Rania Abushamala
23 Juli 2026•Update: 23 Juli 2026
Korps Garda Revolusi Islam Iran (IRGC) pada Kamis mengklaim telah melancarkan serangan terhadap sejumlah pangkalan militer Amerika Serikat di Kuwait dan Yordania.
Menurut media pemerintah Iran, serangan itu disebut menyasar berbagai fasilitas militer, termasuk sistem pertahanan udara dan infrastruktur pendukung operasi militer AS.
Mengutip penyiar pemerintah Iran, IRIB, IRGC dalam pernyataannya mengatakan serangan tersebut menghancurkan gudang besar peralatan militer, sistem pertahanan udara Patriot milik AS, serta hanggar yang digunakan untuk menyimpan drone MQ-9 di Pangkalan Udara Ali Al Salem, Kuwait.
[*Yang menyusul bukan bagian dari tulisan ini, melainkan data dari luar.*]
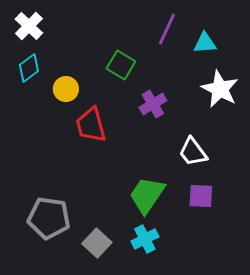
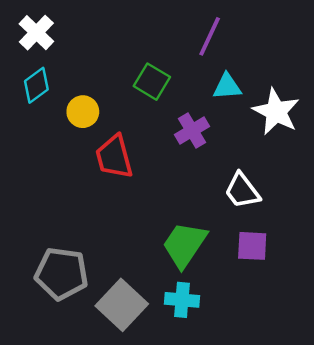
cyan triangle: (205, 43) -> (227, 87), moved
cyan cross: (145, 239) -> (182, 300), turned 32
gray square: (97, 243) -> (122, 305), size x1.4

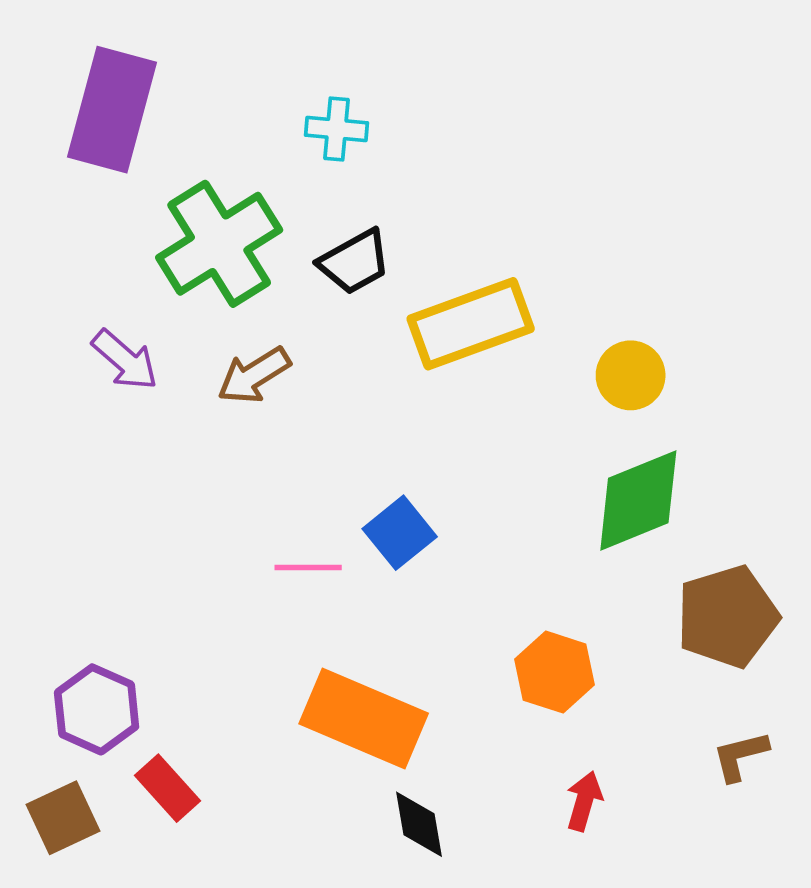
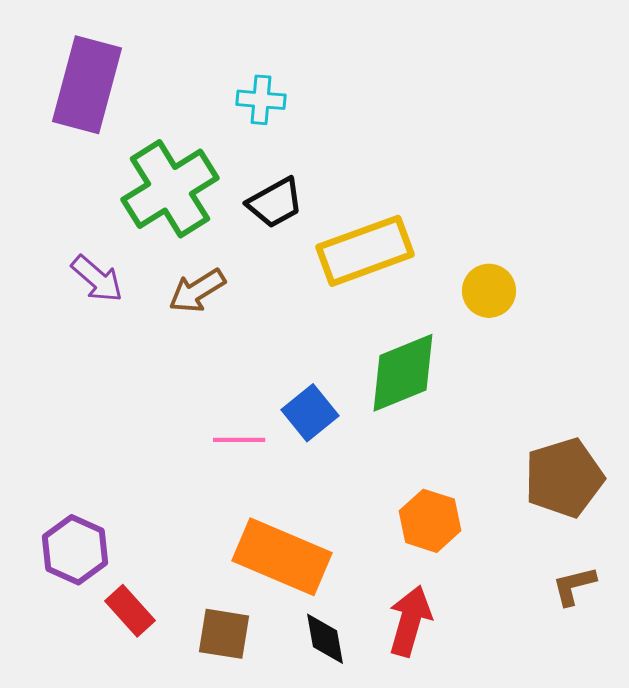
green diamond: (638, 500) -> (403, 373), moved
red arrow: (584, 801) -> (410, 621), moved, size x1.5
brown square: (63, 818) -> (224, 634), moved, turned 34

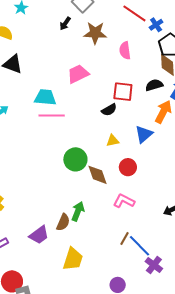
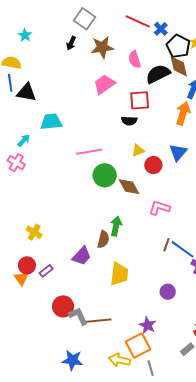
pink trapezoid: (78, 74) -> (104, 84), moved
black semicircle: (154, 85) -> (158, 74), moved, size x1.4
cyan trapezoid: (45, 97) -> (51, 122), moved
black semicircle: (109, 110) -> (129, 121), turned 42
pink line: (52, 115) -> (89, 152), moved
blue triangle: (144, 134) -> (178, 152), moved
red circle: (128, 167) -> (153, 165), moved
IRGC juga mengklaim telah menyerang akomodasi personel militer AS serta dua hanggar helikopter di Kamp Udairi.
Kelompok itu menyatakan serangan tersebut menewaskan dan melukai sejumlah personel militer AS, meski tidak merinci jumlah korbannya, serta menyebabkan kerusakan besar pada sejumlah helikopter dan drone.
IRGC mengatakan pihaknya juga menargetkan sebuah menara telekomunikasi sebagai balasan atas serangan AS terhadap infrastruktur komunikasi di Iran.
Kepada masyarakat Kuwait, IRGC menegaskan bahwa serangan tersebut hanya menyasar lokasi yang digunakan militer AS dan tidak dimaksudkan sebagai pelanggaran terhadap kedaulatan maupun keutuhan wilayah Kuwait.
Kelompok itu juga mengklaim telah menyerang pangkalan militer AS di Yordania dan menghancurkan radar sistem pertahanan rudal THAAD, sistem Patriot, serta radar C-RAM.
Selain itu, IRGC menyebut serangan tersebut memicu kebakaran pada tangki bahan bakar, gudang peralatan helikopter, dan hanggar perawatan helikopter.
Ketegangan di kawasan meningkat sejak Amerika Serikat dan Israel melancarkan ofensif gabungan terhadap Iran pada Februari. Iran kemudian membalas dengan serangan drone dan rudal yang menargetkan negara-negara Teluk yang menjadi lokasi aset militer AS.
Amerika Serikat dan Iran menandatangani nota kesepahaman yang dimediasi Pakistan bulan lalu untuk mengakhiri konflik dan mencapai kesepakatan damai jangka panjang. Namun, ketegangan kembali meningkat pekan lalu terkait Selat Hormuz ketika kedua pihak kembali saling melancarkan serangan.